I try to keep my tears from flowing, but I still feel them rolling down my cheeks as I understand the depth of their atrocities. I’m starting to regret getting him to open up like this. I’m learning things I might’ve been better off not knowing.

“We are. And you should’ve just kept your head down. You should’ve just died with the rest of them,” Vince says. “Because now, I have not only to clean up after you, but I also have to destroy everyone and everything you love.”

“Wait, you said you weren’t going to hurt the Hawthornes,” I reply as he is about to walk out the door. “You said you weren’t going to touch Teagan!”

He smiles, one foot in the hallway. “She’s going to suffer, but she’s going to live so she can pick up the pieces.

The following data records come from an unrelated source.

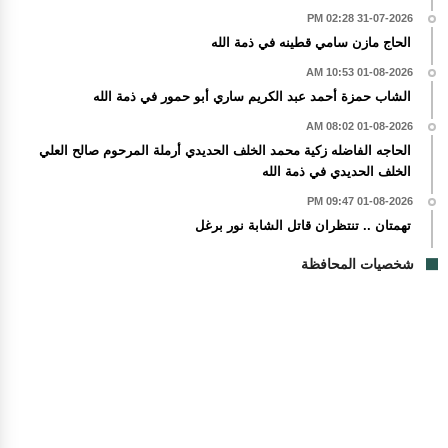
31-07-2026 02:28 PM
الحاج مازن سامي قطينه في ذمة الله
01-08-2026 10:53 AM
الشاب حمزة أحمد عبد الكريم ساري أبو حمور في ذمة الله
01-08-2026 08:02 AM
الحاجه الفاضله زكية محمد الخلف الحديدي أرملة المرحوم صالح العلي
الخلف الحديدي في ذمة الله
01-08-2026 09:47 PM
تهمتان .. تنتظران قاتل الشابة نور برغل
شخصيات المحافظة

Your boyfriends, however, are a different story. For their audacity to come into my office and threaten me, I’ll make sure I’m the last face they see before they die. And I’ll make sure they know what I will do to you once they’re gone.”

“No!” I cry out, but it’s too late.

The door shuts. The key turns in the lock.

And I’m left to my own despair once again, with no way out. I cradle my belly and pray to all the gods that we survive what’s coming.